それならば、マンガでの解説を加えた分かりやすい書籍を出版することで、一般の人にも広くCM分離発注という建設生産方式を知って頂きたいと考えて本書を執筆することにしました。加えてプロの建築士の方々にも手に取って頂けるように本書の後半部分は、CM方式に興味のある建築士向けの内容も盛り込んでいます。
――CM分離発注方式は世界では広がっているにも関わらず、なぜ日本では広まっていないのでしょうか。

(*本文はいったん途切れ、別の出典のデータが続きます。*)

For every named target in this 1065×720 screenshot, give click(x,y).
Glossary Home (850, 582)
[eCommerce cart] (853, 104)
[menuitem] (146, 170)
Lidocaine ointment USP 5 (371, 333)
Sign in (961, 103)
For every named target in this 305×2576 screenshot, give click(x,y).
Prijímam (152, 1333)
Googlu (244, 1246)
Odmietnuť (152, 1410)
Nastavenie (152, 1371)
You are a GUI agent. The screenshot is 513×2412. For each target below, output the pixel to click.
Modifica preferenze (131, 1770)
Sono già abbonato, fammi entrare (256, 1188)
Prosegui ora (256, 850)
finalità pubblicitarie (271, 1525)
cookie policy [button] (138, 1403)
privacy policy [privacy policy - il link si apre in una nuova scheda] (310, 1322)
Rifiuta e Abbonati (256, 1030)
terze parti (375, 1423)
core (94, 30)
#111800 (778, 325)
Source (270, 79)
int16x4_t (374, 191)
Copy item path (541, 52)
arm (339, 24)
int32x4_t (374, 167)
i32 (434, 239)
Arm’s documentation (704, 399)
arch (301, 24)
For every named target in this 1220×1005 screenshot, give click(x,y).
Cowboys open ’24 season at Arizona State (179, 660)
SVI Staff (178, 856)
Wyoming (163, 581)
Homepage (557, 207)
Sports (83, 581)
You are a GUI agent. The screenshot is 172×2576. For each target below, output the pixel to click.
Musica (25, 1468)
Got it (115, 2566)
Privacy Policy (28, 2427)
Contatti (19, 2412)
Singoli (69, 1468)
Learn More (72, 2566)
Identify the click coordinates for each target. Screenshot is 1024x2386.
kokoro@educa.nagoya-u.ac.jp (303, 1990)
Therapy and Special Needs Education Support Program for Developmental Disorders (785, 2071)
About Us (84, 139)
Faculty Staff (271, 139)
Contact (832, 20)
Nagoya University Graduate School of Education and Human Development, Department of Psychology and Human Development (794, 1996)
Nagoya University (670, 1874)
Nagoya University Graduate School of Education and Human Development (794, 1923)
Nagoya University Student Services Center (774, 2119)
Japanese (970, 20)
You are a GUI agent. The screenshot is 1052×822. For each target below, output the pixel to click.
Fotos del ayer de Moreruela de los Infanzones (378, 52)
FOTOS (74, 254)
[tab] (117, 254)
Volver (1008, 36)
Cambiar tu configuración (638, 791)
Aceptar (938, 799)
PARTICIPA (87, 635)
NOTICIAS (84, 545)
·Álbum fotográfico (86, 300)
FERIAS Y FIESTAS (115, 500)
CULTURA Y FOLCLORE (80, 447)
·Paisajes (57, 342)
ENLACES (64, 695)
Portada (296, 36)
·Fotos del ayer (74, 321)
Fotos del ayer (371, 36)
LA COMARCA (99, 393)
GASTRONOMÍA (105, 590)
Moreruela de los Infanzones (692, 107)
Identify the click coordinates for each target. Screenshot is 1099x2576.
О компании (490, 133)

本間:既得権益を守りたい業界団体の存在が大きいと私は感じています。
2001年に私がCM分離発注方式を始めた頃、県の土木部から会議に呼ばれ、行ってみると地元の建築関連団体の会長さんたちがズラリと並んでいて、ヒアリングを受けました。私は正直に返答をしましたが、彼らの反応は否定的なものでした。こうしたものが、CM方式定着の妨げになっていると考えています。ただ、もちろん、他の理由をあげる方もいるでしょう。
現在は国土交通省のホームページを見るとCM方式を普及させたいという意向が表明されているので、これからは普及していくと思います。
――「CM分離発注方式」とはこれまでの主流の方式とどのような部分が違うのか、どのような部分がメリット・デメリットなのか教えてください。
本間:これまで主流だった方式では、建て主さんはハウスメーカーや建設会社などの総合建設業者1社に工事の全てを一括発注するケースが多かったと思います。すると、総合建設業者は、基礎工事は基礎屋へ、衛生設備工事は設備業者へ、建具工事は建具屋へ...という具合に、およそ20工種程度の専門工事業者へ下請けに発注しています。 一括発注における建て主さんのメリットは、責任の所在が分かりやすいことです。一方で建て主さんのデメリットは、工事見積書にブラックボックスが存在することです。
「CM分離発注方式」では、建て主さんは20工種程度の専門工事業者とバラバラに契約します。基礎工事は、基礎屋と契約、衛生設備工事は設備業者と契約、建具工事は建具屋と...という具合に、工種ごとに分離発注するんですね。だから、「CM分離発注方式」における建て主さんのメリットは工事費の価格構成の透明性が向上することなんです。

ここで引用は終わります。